Upon the whole, as far as I know myself, I love the Lord Jesus Christ in sincerity; and if he is pleased to continue to use, in any degree, me, his weak, unworthy creature, I shall be unfeignedly thankful, and hope to give him all the praise in time and in eternity.

I am, Rev. and dear sir, as ever, your dutiful son and servant, THOMAS TENNANT.

MR. WILLIAM HUNTER.

TO THE REV. JOHN WESLEY.

August 18, 1779. REV. AND DEAR SIR,-According to your desire, I take this opportunity to write a little of the dealings of God with me: but as I have not kept any account in writing, many things have slipped my mind.

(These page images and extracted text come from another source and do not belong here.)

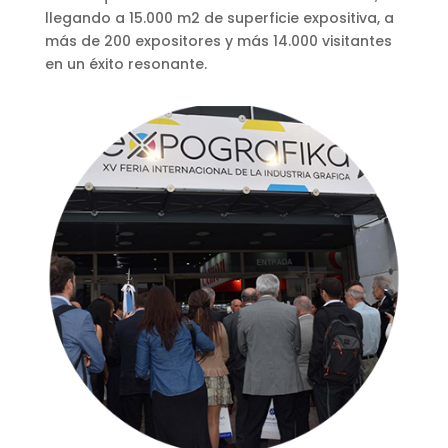
llegando a 15.000 m2 de superficie expositiva, a
más de 200 expositores y más 14.000 visitantes
en un éxito resonante.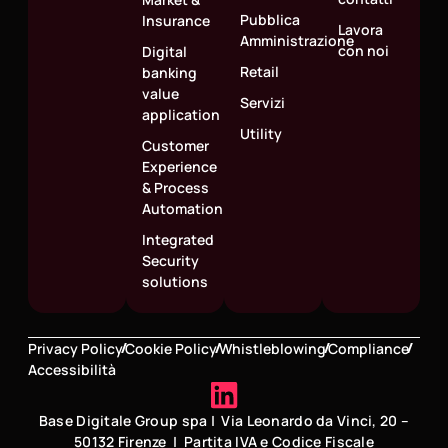
Pubblica
Insurance
Lavora
Amministrazione
con noi
Digital
Retail
banking
value
Servizi
application
Utility
Customer
Experience
& Process
Automation
Integrated
Security
solutions
Privacy Policy
Cookie Policy
Whistleblowing
Compliance
Accessibilità
Base Digitale Group spa | Via Leonardo da Vinci, 20 –
50132 Firenze | Partita IVA e Codice Fiscale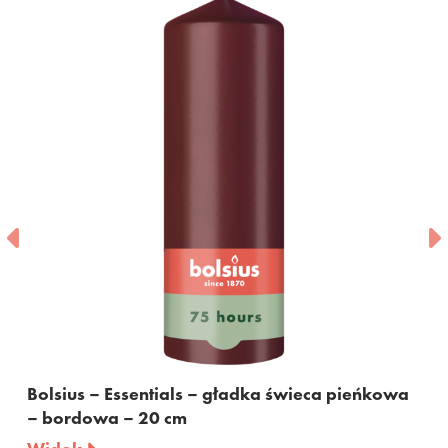
Bolsius – Essentials – gładka świeca pieńkowa
– bordowa – 20 cm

I was born in Northumberland, a little village near Placey, in the year 1728. I was put to school early, and taught to read the Scriptures from a child; but delighted most in the historical parts of them. I felt a degree of the fear of God when very young, and sweet drawings of love. But sometimes the thoughts of death were very dreadful to me, so that I felt very unhappy. I once dreamed that Satan came to me, and would have me: when I waked, I was full of fear, and prayed much that I might be delivered from him; and the impressions abode upon my mind for many days: but, as I had nobody to teach me the right way of coming to Christ, these good impressions gradually wore off.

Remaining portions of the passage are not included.